I'm trying to run a shell command from Julia which needs to have an environment variable set to some specific value. I have two problems:
How to set environment variables to be used by Julia's run(command, args...; wait::Bool = true)
command?
How to pass special sign $
to this process without interpolating it? I want to test if the variable is available for my program.

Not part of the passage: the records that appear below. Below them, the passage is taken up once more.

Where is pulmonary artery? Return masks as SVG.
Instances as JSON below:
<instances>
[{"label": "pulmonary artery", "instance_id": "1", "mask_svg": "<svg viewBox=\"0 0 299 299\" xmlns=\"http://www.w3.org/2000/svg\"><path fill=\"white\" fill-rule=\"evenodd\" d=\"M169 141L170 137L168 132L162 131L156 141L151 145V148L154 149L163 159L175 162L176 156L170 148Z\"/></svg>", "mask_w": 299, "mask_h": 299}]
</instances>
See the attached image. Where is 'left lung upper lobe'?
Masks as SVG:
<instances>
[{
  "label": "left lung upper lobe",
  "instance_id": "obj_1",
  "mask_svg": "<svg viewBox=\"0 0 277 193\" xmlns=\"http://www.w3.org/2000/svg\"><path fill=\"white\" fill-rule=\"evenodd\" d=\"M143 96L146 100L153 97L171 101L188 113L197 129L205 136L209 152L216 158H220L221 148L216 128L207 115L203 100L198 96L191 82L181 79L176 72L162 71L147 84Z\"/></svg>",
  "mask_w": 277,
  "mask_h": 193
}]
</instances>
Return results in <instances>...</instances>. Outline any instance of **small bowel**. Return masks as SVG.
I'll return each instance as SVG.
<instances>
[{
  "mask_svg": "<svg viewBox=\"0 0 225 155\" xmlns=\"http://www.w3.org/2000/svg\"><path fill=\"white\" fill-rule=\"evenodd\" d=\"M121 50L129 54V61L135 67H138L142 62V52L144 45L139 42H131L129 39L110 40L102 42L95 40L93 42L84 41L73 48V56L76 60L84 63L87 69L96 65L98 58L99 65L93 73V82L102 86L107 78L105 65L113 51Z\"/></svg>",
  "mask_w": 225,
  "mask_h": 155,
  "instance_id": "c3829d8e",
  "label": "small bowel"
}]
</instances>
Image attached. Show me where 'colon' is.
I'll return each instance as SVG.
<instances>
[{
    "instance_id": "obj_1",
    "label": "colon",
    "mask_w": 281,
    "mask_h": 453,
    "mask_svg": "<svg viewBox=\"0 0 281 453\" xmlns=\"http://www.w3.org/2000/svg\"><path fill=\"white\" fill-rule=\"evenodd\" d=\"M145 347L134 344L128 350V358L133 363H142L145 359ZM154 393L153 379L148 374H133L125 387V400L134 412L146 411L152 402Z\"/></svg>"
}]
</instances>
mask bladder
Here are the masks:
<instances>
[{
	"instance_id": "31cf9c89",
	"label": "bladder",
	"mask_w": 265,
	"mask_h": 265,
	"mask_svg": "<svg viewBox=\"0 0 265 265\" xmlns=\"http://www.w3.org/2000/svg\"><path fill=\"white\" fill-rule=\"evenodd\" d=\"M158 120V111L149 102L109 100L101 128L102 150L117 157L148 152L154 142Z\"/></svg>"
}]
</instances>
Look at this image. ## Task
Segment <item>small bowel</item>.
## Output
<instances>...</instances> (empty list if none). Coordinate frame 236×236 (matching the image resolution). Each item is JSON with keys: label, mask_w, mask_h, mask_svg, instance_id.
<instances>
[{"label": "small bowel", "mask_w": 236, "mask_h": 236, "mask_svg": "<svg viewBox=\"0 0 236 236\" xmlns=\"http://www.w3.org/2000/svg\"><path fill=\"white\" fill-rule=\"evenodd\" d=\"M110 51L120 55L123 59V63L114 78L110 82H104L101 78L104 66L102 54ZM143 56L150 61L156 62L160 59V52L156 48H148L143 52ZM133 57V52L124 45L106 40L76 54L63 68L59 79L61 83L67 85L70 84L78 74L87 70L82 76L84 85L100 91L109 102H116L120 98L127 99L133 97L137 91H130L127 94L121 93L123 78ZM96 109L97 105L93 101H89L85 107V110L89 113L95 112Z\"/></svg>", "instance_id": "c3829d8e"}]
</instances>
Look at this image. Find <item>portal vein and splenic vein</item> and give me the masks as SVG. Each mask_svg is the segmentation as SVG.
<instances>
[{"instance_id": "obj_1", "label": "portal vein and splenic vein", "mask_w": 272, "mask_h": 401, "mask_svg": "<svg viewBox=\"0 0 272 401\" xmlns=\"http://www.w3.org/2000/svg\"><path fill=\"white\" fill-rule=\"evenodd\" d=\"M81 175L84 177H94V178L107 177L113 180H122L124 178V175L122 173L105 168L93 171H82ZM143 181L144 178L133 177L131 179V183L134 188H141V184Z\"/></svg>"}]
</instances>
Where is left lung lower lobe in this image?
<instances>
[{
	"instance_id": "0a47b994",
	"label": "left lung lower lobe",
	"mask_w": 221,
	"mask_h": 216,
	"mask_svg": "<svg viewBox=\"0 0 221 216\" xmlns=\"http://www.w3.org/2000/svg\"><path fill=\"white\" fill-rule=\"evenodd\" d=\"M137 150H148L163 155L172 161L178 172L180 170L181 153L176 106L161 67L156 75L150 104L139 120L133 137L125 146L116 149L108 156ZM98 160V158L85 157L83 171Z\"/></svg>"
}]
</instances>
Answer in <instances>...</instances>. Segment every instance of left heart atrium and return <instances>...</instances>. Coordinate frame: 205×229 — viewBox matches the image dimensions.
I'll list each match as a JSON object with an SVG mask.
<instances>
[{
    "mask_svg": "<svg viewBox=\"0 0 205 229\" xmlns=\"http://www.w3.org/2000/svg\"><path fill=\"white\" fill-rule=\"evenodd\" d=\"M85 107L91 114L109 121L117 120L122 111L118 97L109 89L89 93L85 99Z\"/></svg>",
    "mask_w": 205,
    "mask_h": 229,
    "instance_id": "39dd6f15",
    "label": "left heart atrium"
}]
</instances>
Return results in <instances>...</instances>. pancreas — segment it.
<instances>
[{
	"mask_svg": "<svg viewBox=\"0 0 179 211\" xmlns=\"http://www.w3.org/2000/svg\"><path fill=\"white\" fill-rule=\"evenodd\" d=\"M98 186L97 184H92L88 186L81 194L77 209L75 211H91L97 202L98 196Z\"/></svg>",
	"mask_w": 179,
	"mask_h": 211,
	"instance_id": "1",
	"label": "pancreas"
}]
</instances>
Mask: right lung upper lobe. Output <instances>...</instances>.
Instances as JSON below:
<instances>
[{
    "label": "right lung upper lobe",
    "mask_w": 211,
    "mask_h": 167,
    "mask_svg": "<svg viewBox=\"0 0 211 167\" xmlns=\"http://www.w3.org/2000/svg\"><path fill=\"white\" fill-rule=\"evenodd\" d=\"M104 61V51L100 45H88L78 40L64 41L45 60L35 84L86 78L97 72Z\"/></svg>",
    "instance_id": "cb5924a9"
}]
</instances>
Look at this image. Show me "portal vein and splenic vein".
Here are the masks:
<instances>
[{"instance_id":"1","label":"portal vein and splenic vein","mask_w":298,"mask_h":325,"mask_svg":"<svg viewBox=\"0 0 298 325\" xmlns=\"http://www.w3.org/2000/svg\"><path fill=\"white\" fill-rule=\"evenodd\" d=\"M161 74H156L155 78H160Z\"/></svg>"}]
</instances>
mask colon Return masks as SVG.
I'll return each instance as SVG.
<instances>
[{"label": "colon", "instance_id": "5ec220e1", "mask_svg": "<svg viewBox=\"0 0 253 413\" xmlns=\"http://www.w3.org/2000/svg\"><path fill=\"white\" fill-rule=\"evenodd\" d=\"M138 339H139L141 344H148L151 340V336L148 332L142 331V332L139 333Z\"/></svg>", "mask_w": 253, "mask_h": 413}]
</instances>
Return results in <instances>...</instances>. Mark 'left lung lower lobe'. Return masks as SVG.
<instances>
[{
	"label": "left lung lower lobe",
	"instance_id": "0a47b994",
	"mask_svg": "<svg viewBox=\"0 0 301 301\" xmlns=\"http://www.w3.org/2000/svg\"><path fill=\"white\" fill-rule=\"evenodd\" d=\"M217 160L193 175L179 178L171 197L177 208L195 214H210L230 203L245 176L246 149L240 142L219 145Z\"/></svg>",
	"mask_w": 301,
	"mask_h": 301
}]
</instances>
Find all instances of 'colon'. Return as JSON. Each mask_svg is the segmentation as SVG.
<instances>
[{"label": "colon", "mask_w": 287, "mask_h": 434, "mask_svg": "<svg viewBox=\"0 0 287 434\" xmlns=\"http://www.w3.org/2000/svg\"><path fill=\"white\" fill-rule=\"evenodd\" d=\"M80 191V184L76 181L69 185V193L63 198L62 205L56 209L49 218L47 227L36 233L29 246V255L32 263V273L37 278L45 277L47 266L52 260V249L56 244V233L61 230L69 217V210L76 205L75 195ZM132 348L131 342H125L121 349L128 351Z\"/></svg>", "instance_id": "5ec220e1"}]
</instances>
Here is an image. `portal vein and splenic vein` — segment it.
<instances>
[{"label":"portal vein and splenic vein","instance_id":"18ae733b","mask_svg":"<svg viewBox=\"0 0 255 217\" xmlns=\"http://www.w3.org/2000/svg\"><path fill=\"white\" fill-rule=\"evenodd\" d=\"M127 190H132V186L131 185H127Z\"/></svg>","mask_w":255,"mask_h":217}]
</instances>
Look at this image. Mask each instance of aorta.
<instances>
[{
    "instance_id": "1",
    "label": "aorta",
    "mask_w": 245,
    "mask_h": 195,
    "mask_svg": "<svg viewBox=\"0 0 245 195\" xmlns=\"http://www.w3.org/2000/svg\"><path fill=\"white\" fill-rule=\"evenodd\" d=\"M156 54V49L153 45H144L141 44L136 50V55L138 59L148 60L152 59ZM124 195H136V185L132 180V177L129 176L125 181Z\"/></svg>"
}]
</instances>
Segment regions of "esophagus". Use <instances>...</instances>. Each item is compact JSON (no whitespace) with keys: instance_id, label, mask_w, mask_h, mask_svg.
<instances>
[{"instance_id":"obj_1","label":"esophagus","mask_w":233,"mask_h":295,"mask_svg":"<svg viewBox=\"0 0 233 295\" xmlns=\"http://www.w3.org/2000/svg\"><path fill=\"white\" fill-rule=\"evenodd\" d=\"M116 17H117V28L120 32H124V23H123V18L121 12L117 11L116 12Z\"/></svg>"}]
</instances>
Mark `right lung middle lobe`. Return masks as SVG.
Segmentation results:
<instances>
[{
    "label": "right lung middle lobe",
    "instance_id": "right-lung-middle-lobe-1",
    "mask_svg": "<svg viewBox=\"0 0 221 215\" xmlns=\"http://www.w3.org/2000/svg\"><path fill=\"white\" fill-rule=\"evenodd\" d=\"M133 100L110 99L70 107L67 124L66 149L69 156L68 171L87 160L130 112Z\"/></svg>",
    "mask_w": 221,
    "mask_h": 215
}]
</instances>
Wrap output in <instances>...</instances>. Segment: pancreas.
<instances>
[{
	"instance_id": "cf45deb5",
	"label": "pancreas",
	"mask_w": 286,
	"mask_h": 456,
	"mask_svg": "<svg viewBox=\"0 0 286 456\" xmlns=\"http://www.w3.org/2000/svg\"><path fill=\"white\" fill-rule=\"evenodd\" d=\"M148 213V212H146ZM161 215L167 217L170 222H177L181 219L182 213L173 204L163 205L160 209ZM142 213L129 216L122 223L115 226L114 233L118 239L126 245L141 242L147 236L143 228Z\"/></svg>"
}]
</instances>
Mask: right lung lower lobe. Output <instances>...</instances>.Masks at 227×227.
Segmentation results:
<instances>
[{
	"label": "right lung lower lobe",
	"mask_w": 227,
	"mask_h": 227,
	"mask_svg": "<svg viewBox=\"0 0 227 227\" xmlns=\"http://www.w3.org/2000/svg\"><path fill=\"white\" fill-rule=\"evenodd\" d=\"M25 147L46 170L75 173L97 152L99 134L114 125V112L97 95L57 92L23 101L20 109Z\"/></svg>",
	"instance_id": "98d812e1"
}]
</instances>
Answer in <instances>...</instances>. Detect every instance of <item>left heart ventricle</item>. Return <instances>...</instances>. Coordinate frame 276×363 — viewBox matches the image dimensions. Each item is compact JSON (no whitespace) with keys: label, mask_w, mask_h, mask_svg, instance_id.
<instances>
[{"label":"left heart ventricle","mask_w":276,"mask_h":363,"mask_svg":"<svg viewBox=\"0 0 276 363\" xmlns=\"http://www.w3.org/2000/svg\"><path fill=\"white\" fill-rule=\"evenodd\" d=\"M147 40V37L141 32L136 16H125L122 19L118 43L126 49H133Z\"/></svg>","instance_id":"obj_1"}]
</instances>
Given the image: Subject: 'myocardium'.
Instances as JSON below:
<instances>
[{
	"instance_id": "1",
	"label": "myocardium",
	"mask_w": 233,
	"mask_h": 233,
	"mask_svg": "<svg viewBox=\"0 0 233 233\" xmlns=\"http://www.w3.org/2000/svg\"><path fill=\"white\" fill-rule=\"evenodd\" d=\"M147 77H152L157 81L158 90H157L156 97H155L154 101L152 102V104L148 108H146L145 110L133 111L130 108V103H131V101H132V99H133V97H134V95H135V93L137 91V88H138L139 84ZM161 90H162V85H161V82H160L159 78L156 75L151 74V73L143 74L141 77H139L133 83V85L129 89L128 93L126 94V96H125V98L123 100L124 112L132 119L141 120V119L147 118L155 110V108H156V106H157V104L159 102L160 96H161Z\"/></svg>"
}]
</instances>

Let's say I want to define an environment variable FOO=bar
and check if it's accessible within the shell with shell command echo $FOO
.
To prevent Julia interpolating $
I already quoted it like explained in the official documentation but then echo is printing $PATH
and not its value.
So for FOO
I got the following output
julia> run(`echo '$FOO'`)
$FOO
Process(`echo '$FOO'`, ProcessExited(0))
but would have expected something like
julia> run(`echo '$FOO'`)
Process(`echo '$FOO'`, ProcessExited(0))
if FOO
is undefined or
julia> run(`echo '$FOO'`)
bar
Process(`echo '$FOO'`, ProcessExited(0))
if the value is set to bar
.
Check out the Julia documentation on environment variables. You can set an environment variable with:
julia> ENV["FOO"] = "bar"
"bar"
and you can retrieve the value of an environment variable with:
julia> ENV["FOO"]
"bar"
julia> ENV["PATH"]
"really long string of my path"
As you've already stated, you can avoid interpreting the $
by single-quoting that part of your run
command. I'm not totally sure what you are looking for there.